5. TESTOSTERONE TREATMENT OF MALE HYPOGONADISM
Currently, the United States Food and Drug Administration (US FDA) recommends that men on testosterone treatment be advised of the potential CV risks [43]. Still, the European Medicines Agency has concluded that there is insufficient evidence to link testosterone treatment with increased CV risk [44]. Based on the available evidence, concerns about CV safety should not discourage the initiation of testosterone treatment in men with low CV risk, whereas men with high CV risk should be counseled that the CV safety of testosterone therapy is uncertain.

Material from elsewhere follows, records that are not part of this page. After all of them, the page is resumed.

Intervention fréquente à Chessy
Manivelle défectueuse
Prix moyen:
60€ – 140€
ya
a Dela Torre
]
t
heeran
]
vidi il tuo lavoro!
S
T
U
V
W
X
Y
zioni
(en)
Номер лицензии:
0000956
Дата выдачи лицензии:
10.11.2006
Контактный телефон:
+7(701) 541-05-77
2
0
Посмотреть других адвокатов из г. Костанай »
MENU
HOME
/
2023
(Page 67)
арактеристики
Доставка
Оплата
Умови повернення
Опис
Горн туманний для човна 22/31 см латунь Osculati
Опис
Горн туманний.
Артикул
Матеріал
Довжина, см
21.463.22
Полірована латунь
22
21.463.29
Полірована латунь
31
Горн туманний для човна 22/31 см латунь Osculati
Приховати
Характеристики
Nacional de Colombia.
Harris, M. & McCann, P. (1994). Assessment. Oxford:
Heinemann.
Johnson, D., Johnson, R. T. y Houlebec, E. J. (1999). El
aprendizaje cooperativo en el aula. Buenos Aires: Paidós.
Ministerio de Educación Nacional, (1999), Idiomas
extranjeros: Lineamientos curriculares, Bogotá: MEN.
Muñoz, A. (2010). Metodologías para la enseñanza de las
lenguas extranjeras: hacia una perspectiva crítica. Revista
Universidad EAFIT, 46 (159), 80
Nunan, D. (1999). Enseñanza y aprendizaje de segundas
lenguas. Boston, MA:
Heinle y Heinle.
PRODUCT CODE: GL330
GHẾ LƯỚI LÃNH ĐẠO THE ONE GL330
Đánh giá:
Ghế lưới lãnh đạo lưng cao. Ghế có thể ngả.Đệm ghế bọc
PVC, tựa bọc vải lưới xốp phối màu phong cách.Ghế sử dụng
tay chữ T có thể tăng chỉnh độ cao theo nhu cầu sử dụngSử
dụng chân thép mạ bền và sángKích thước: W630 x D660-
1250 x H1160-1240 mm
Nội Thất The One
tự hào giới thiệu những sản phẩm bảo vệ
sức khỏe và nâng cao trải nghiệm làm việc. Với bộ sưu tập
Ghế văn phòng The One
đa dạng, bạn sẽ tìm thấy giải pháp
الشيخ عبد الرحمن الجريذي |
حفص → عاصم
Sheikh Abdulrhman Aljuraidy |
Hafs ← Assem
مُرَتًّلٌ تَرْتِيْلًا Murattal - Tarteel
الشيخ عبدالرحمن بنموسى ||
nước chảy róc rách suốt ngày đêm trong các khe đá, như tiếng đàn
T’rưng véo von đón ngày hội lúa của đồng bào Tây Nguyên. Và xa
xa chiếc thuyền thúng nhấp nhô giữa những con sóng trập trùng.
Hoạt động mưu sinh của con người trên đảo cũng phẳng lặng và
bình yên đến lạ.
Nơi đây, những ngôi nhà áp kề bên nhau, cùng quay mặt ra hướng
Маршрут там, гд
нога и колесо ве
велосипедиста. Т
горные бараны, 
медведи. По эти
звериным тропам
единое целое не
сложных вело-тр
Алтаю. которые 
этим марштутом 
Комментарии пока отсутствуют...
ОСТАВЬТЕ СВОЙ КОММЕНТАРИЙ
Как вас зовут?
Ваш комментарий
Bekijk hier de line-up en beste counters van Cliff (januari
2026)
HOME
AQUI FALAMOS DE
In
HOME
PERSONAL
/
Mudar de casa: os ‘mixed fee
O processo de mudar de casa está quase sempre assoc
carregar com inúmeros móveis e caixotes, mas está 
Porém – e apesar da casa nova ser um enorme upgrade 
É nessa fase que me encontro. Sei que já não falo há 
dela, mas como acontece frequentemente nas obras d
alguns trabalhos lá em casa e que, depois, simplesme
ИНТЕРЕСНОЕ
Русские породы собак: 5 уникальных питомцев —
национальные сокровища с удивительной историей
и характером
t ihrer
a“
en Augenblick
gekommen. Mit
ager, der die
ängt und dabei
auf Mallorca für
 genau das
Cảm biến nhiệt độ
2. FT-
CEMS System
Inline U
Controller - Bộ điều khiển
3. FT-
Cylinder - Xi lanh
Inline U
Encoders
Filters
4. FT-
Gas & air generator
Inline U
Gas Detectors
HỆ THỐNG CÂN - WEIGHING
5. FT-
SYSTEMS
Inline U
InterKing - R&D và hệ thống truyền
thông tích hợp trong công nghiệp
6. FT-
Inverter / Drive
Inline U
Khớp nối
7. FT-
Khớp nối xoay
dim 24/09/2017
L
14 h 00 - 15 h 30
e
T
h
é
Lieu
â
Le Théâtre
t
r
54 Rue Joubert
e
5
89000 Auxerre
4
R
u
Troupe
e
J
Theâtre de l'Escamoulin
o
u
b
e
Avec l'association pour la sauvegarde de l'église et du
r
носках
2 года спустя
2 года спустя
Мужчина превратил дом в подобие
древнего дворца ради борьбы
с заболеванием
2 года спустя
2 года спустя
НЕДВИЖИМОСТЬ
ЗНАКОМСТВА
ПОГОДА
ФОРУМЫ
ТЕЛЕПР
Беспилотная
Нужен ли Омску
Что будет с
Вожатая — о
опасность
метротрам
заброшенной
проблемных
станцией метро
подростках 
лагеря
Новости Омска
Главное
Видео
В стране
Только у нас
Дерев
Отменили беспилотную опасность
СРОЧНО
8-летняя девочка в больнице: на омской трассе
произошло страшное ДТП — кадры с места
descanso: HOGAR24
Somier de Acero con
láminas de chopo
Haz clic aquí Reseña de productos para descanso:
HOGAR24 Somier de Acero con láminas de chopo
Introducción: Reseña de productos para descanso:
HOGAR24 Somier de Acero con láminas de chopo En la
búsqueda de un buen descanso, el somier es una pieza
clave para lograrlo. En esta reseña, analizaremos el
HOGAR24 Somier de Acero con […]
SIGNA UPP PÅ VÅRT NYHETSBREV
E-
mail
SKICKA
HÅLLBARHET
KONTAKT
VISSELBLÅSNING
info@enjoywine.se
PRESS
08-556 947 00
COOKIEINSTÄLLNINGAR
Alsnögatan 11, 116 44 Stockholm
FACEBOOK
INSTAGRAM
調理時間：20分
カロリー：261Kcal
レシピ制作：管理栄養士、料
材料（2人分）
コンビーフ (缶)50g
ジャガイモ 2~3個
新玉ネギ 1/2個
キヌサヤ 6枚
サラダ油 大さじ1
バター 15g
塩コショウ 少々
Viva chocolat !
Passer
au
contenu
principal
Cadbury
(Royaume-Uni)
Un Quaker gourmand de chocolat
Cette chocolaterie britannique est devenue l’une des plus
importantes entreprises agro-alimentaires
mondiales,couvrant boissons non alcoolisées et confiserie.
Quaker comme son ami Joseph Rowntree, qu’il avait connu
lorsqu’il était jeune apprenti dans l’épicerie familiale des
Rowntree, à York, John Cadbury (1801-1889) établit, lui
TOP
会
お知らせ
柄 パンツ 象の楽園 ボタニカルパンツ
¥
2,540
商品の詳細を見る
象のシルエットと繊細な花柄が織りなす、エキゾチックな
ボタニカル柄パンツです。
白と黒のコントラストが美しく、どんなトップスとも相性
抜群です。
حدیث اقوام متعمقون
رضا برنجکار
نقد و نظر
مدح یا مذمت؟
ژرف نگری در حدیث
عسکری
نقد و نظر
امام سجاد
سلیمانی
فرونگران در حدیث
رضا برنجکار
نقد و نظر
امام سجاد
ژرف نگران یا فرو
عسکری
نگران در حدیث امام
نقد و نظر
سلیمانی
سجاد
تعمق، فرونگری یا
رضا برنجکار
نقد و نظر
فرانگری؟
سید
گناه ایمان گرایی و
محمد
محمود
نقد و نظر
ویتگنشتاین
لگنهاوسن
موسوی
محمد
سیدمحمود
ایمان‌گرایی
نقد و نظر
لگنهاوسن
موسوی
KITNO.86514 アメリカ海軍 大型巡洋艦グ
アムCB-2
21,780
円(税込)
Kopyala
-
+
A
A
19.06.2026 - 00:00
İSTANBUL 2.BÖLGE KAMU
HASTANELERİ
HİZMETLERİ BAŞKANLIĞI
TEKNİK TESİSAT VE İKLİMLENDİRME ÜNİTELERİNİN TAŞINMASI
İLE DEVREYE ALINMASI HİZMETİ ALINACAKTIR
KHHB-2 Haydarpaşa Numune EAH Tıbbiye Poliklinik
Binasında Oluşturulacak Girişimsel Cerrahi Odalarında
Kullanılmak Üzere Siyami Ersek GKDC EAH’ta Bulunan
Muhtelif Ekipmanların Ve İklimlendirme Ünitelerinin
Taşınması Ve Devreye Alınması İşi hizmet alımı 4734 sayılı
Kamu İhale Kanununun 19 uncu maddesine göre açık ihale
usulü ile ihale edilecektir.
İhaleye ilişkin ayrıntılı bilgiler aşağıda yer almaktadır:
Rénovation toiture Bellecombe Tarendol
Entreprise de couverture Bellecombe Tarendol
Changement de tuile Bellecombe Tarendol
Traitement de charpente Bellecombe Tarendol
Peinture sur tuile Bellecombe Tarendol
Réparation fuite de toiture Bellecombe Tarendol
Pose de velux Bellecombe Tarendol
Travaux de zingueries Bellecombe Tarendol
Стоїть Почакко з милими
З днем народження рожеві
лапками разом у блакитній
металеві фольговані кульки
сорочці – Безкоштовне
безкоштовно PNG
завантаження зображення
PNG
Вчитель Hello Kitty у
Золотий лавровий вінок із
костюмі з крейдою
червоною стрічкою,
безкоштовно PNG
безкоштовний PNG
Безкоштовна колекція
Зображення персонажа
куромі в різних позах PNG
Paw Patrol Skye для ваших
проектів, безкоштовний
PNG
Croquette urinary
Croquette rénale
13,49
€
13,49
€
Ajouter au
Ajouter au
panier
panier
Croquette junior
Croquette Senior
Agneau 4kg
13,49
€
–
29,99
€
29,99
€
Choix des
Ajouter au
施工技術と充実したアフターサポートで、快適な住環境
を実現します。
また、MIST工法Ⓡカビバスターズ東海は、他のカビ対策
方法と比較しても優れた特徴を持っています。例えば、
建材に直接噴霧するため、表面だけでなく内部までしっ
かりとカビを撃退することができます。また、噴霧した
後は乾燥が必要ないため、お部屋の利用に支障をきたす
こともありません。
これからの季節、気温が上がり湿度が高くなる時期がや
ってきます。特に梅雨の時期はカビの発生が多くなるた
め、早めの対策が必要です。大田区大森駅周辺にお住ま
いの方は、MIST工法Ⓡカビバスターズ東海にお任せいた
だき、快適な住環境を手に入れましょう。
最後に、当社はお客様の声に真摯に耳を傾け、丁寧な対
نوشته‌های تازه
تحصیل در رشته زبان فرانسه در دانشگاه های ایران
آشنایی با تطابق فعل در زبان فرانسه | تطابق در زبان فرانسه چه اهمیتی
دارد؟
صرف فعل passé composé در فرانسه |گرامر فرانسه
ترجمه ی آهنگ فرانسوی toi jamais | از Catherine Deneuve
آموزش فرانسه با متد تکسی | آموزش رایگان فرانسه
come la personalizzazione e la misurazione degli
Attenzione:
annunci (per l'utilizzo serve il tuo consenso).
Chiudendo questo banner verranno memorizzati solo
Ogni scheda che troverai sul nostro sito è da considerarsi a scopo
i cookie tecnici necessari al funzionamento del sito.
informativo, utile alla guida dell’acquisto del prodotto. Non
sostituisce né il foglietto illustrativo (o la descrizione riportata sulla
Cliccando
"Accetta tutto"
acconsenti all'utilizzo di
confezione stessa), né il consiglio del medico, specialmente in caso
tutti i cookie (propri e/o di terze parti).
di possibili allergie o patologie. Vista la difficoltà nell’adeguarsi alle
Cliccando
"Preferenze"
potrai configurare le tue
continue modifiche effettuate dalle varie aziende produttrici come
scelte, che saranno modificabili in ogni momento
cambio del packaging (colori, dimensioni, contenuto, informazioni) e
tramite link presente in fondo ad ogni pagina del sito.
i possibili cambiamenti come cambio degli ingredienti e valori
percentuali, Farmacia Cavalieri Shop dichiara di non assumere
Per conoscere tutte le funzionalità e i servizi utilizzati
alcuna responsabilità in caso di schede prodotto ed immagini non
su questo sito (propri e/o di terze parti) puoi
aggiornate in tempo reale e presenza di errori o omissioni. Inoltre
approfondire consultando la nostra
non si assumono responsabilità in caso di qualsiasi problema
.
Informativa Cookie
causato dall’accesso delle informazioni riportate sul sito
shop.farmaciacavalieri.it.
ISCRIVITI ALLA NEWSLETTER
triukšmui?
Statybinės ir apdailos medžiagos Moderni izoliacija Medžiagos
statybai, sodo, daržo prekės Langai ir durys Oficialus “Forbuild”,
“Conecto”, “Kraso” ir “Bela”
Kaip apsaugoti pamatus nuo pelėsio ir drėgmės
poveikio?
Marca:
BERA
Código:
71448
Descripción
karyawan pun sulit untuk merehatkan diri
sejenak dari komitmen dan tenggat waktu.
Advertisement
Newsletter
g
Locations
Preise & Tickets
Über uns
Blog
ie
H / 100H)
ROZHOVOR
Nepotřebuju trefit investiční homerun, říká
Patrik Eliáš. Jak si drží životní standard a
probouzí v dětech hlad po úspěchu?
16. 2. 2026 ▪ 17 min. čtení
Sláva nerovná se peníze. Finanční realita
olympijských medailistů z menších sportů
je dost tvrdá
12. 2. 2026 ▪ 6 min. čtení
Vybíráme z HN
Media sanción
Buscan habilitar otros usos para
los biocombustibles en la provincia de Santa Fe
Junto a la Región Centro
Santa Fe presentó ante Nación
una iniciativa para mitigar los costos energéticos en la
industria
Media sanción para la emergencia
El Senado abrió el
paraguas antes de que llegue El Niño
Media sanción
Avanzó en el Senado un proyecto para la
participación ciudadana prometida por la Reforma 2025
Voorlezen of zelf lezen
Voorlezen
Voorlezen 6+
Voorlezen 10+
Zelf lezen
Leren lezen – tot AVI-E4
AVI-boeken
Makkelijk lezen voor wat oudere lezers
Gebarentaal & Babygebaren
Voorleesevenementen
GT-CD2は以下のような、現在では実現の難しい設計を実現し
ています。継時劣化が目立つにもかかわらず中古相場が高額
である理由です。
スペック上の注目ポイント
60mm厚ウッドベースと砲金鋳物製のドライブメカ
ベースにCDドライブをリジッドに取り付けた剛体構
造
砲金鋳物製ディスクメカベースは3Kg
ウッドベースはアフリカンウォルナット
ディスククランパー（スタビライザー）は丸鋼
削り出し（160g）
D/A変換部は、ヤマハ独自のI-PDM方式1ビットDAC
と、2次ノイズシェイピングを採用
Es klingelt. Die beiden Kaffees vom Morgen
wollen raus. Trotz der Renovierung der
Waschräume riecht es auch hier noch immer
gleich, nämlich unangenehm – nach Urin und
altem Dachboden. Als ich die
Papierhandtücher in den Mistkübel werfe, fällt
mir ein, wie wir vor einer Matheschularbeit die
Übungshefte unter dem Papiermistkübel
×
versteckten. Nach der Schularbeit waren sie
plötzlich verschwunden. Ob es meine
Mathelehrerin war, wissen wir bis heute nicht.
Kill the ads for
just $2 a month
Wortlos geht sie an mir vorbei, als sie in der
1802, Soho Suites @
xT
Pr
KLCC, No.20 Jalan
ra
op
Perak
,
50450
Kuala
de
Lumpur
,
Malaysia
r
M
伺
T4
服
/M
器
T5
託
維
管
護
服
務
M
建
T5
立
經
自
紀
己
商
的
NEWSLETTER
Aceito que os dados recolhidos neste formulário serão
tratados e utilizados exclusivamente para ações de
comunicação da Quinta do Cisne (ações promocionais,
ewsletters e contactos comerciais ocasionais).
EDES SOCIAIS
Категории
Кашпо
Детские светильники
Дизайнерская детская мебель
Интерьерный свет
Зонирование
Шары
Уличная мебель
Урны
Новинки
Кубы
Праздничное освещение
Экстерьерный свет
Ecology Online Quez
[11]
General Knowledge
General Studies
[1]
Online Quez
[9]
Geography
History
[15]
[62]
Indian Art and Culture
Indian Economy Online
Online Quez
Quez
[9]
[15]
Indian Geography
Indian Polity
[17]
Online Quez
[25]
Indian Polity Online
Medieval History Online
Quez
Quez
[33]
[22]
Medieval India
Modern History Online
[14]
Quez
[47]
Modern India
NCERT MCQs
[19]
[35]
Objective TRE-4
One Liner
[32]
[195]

The US FDA-mandated trial Testosterone Replacement therapy for Assessment of long-term Vascular Events and efficacy ResponSE in hypogonadal men (TRAVERSE) will provide robust evidence on this topic [45].
Novel and possibly safer ways of testosterone replacement for hypogonadal males are being developed, including nasal and oral medications, that together with gels and patches - avoid long-term supraphysiological testosterone levels, characteristic of injectable preparations which strongly suppress the hypothalamic-pituitary-gonadal axis [46].
6. ANDROGEN DEPRIVATION THERAPY (ADT)
Overall, most observational studies and randomized trials found an increased risk of CV events with ADT [47.50]. Some heterogeneity in the results might be due to different selections of patients in terms of age, preexisting CVD, CV risk factors, and comorbidities, as well as the duration of observation [47, 50]. It should also be emphasized that adverse CV effects associated with ADT may vary depending on the type of therapy.
7. ABUSE OF TESTOSTERONE AS A PERFORMANCE-ENHANCING DRUG
Abuse of androgenic anabolic steroids, among which testosterone is most widely available as a performance-enhancing drug, is associated with adverse CV effects [52]. Repetitive injection of supraphysiologic doses of androgenic anabolic steroids has been associated with increased low-density lipoprotein cholesterol (LDL-C), decreased HDL-C, hypercoagulability, leading to myocardial infarction and cerebrovascular disease, and myocardial hypertrophy with fibrosis, leading to cardiac arrhythmias and heart failure [52]. Long-term anabolic-androgen abuse in strength-trained men aged 29-37 years resulted in lower maximal exercise capacity than in control subjects. and 20% of abusers had signs of coronary artery disease on CT angiography [53].
8. TRANS-MEN
In older comparisons with cis-gender people, trans-people showed an increased risk for myocardial infarction and death due to CVD, but the risk was consistently higher in trans-women than in trans-men [54, 55]. Newer data, albeit limited by the relatively small sample sizes and imperfect control populations, do not show an increased risk of CVD in transgender males receiving testosterone, indicating that appropriate testosterone dosing in trans-men is probably safe regardless of consistently increasing systolic blood pressure and LDL-C and lowering HDL-C levels [56].
CONCLUSION
Testosterone improves glycemic control, has anti-obesity effects and induces vasodilation, but it also stimulates platelet aggregation and increases hematocrit. The association of low testosterone levels in men with PAD is not unequivocally proven.
Androgen deprivation treatment for advanced prostate cancer may he associated with elevated CV risk, as is testosterone abuse for performance enhancement. On the other hand, judicious treatment of male hypogonadism or testosterone treatment of trans-men appears to be safe.